Why does Augusta National Golf Club look so perfect? How is the merchandise shop built like a stately home? Why is a press building worth multi-millions worth having for two weeks a year?
The investment at the Masters and the golf course is vast. Each fairway and green is a carpet, you knew that already. You could eat your dinner from them. And whoever wins the Green Jacket now receives $4.2 million, and this won’t decrease in the coming years, either.
Would you like my best guess as to how the club affords all of this? Among other things, it is the merchandise shop. From Tuesday to Sunday, the stretch I have been here for, there have been thousands of patrons queuing for most minutes of the time they have in the gates, looking to grab the most exclusive and prized possessions with the Masters logo that so few golfers possess.

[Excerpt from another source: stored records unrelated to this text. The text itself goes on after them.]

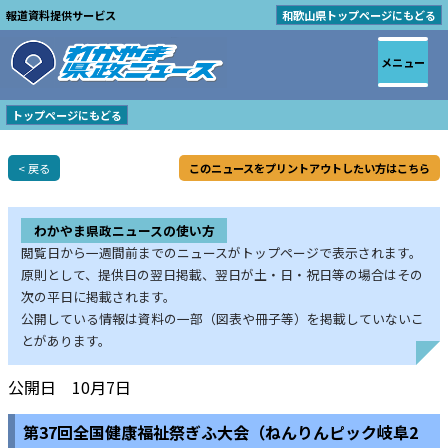
報道資料提供サービス
和歌山県トップページにもどる
メニュー
トップページにもどる
< 戻る
このニュースをプリントアウトしたい方はこちら
わかやま県政ニュースの使い方
閲覧日から一週間前までのニュースがトップページで表示されます。
原則として、提供日の翌日掲載、翌日が土・日・祝日等の場合はその
次の平日に掲載されます。
公開している情報は資料の一部（図表や冊子等）を掲載していないこ
とがあります。
公開日 10月7日
第37回全国健康福祉祭ぎふ大会（ねんりんピック岐阜2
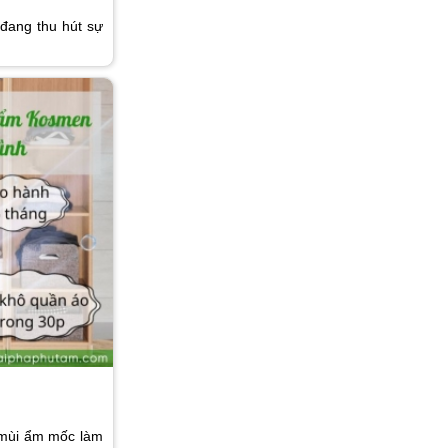
đang thu hút sự
 mùi ẩm mốc làm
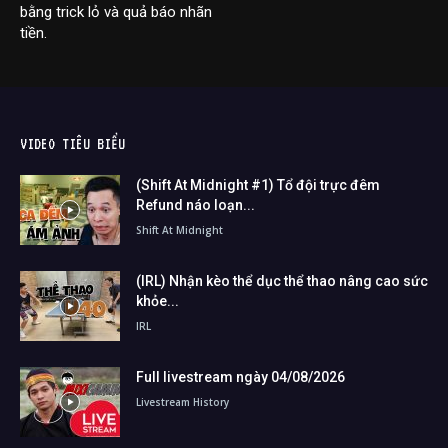
bằng trick lỏ và quả báo nhãn
tiền.
VIDEO TIÊU BIỂU
(Shift At Midnight #1) Tổ đội trực đêm
Refund náo loạn...
Shift At Midnight
(IRL) Nhận kèo thể dục thể thao nâng cao sức
khỏe...
IRL
Full livestream ngày 04/08/2026
Livestream History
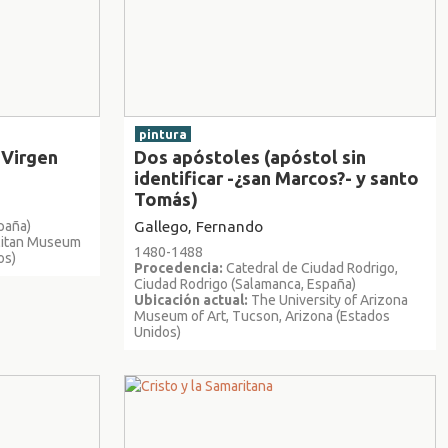
pintura
 Virgen
Dos apóstoles (apóstol sin
identificar -¿san Marcos?- y santo
Tomás)
paña)
Gallego, Fernando
litan Museum
1480-1488
os)
Procedencia:
Catedral de Ciudad Rodrigo,
Ciudad Rodrigo (Salamanca, España)
Ubicación actual:
The University of Arizona
Museum of Art, Tucson, Arizona (Estados
Unidos)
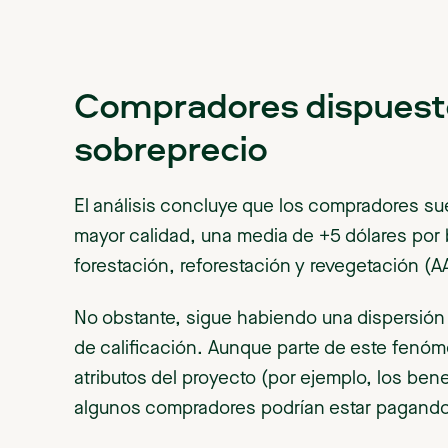
Compradores dispuesto
sobreprecio
El análisis concluye que los compradores su
mayor calidad, una media de +5 dólares por 
forestación, reforestación y revegetación (A
No obstante, sigue habiendo una dispersión s
de calificación. Aunque parte de este fenóm
atributos del proyecto (por ejemplo, los bene
algunos compradores podrían estar pagando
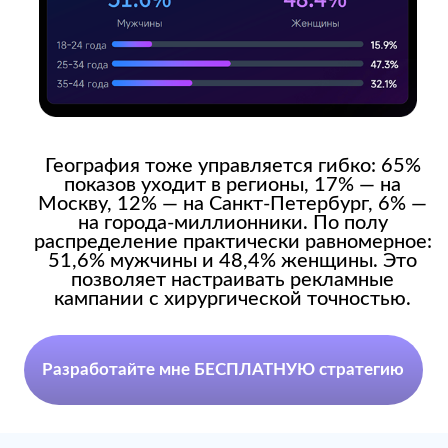
прозрачность и измеримость
результатов рекламных кампаний.
Этапы воронки
Осведоблённость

$270 a second is the touted figure that the merchandise shop takes. When one patron told me this as we chinwagged on the side of the 14th hole, I wasn’t the least bit surprised. I thought it might be more, if anything.
This astronomic income is not least helped by the variety of items in there. You have T-shirts, quarter-zips, hoodies, jumpers, hats, gloves, and fleeces.
But you also have the miscellaneous items – the little pieces that draw you in as you walk through the checkout, similar to the way Tesco lines up chewing gum and paracetamol at the final stage of your transaction.
There are belts, flasks, glasses, sunglasses, duffle bags, wallets and coasters, too. And the Masters gnome. You can read about the gnomes here. There are supposedly only a thousand made available a day, which means well over a thousand children will be heartbroken when their parents discover they are all gone by 9 am.